Namun, Sang Nabi yang menjadi pemimpin para pemuka kongsi dagang dan kabilah Arabia yang lelah dengan perseteruan dua adidaya itu, “tiba-tiba meninggal” di tengah-tengah Persia sedang mengalami konflik dalam negeri.

Saat wafat, Nabi Muhammad bukan hanya seorang nabi dari suatu tarekat yang telah berusia ribuan tahun sanadnya dari Nabi Khidir/Idris/Enokh. Yang saya sebut Al-Islam berdasarkan kisah dalam Taurat. Beliau melahirkan gerakan moral dari tarekatnya ini.

Namun, beliau pun bukan hanya pemimpin gerakan Al-Islam yang melawan Quraish. Siapa Quraish? Apakah hanya orang-orang “Arab biasa”?

Kemudian gerakan Al-Islam ini mempengaruhi ribuan diaspora dan peranakan Yahudi/Bani Israel di Arabia seperti dirinya yang menguasai jalur dagang dari Nusantara sampai Afrika.

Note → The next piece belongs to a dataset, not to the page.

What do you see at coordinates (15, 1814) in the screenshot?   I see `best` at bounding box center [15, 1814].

Sang Nabi pun kemudian didaulat memimpin Yathrib Madinah. Di sini berbagai kabilah bersatu membentuk konfederasi semacam nasionalisme purba Arab, yang barangkali ingin membangkitkan kejayaan Kedar dan Nabatea, setelah konfederasi seperti Ghassan dan Lakhmid bubar.

Di tengah-tengah itu, Sang Nabi wafat, kemungkinan akibat dibunuh, dan para pemimpin gerakannya merasa perlu dengan segera mengisi kekosongan kepemimpinan agar konfederasi mereka tidak jatuh seperti Ghassan dan Lakhmi.

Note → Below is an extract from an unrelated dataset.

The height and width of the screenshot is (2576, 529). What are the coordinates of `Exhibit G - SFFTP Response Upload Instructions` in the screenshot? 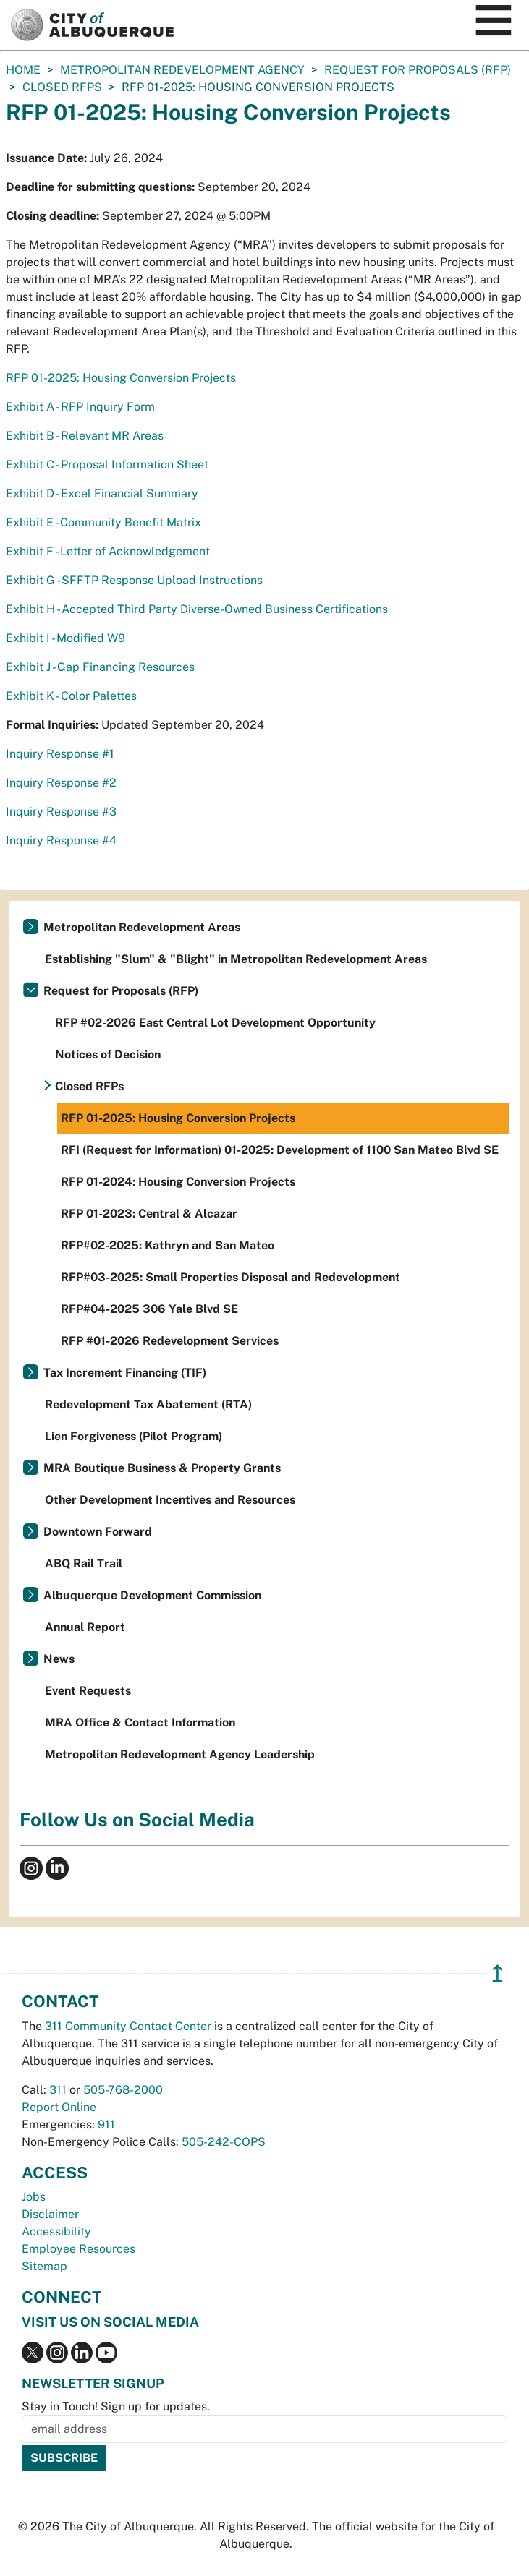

Konsili Saqifah menghasilkan cikal bakal Islam sebagai partai politik, tetapi ini sungguh-sungguh dapat dimaklumi apabila kita bicara dari kacamata kekuasaan di mana Romawi mungkin akan menyerang mereka. Dengan segera Abu Bakar mengkonsolidasi ulang aliansi mereka, dan Umar ibn Khattab mengamankan jalur dagang dari Yaman ke Persia sampai Yerusalem.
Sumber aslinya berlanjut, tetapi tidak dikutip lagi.